I’m tucking our younger son into bed and he’s grinning up at me.
“Mama,” he says. “I want you to call me” and he says his Chinese nickname. “Because that was my name first.”
“OK,” I say.
As I tuck him in, I think back to the woman I was six or seven years ago—before we adopted our children. I wonder whether that version of myself might have balked at the idea that our sons might one day ask us to call them by their Chinese names.
A younger me might have worried about what that said about my role as his mother, and our bond as a family.
A less-secure me might have worried that one day our children would want to track down their biological roots.
A me who hadn’t become a mother yet might not have fully appreciated the value of our children’s lives and stories before meeting us.
Thanks to all the pre-adoptive training we received and all the prayer and conversation John and I went through prior to meeting our children, I was prepared. But something happens when you actually meet your children and consider their individual, personal stories in a new way. You realize just how much their stories are to be treasured, valued, and protected. You come to understand just how important those stories are to them—and how much they will become part of your family’s story.
There’s a reason we guard those stories so closely.
I never considered how at peace I was with our role as our children’s second and forever parents until the day our older son used the term “my real mother” to refer to his biological birth mother.
He wasn’t belittling my role or trying to hurt my feelings. He was using the words he had available to him to make sense of a situation that can be difficult to get your mind around. As I searched my mind for an answer, I was cheering inside that he had found the words to ask the question. He trusted me. He believed in me. He sought me out for help.

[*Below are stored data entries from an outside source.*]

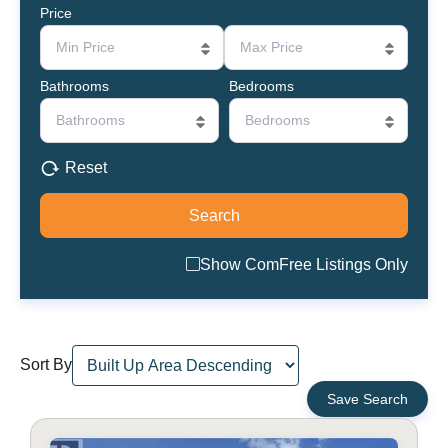
Price
Min Price
Max Price
Bathrooms
Bedrooms
Bathrooms
Bedrooms
Reset
Show ComFree Listings Only
Sort By
Save Search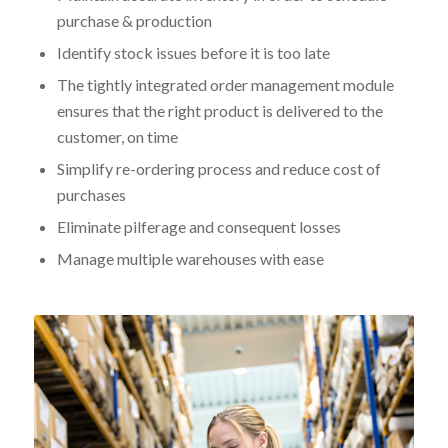
purchase & production
Identify stock issues before it is too late
The tightly integrated order management module
ensures that the right product is delivered to the
customer, on time
Simplify re-ordering process and reduce cost of
purchases
Eliminate pilferage and consequent losses
Manage multiple warehouses with ease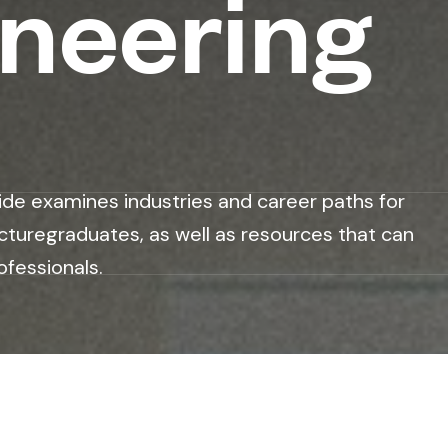
ineering
ide examines industries and career paths for
cturegraduates, as well as resources that can
ofessionals.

In that moment, a woman on the other side of the world was his real mother—and so was I.
Tonight as our little boy asks me to call him by a name he doesn’t remember hearing as a toddler in China, I feel nothing but gratitude and pride.
He is hearing and absorbing his story. He’s making it his own. And he knows we love him and his heritage and his story that predates our family’s.
As I turn out the light, I think of the people on the other side of the world who love him.
I kiss our son’s smiling face, smile back, and say, “Good night.” And I use his Chinese name.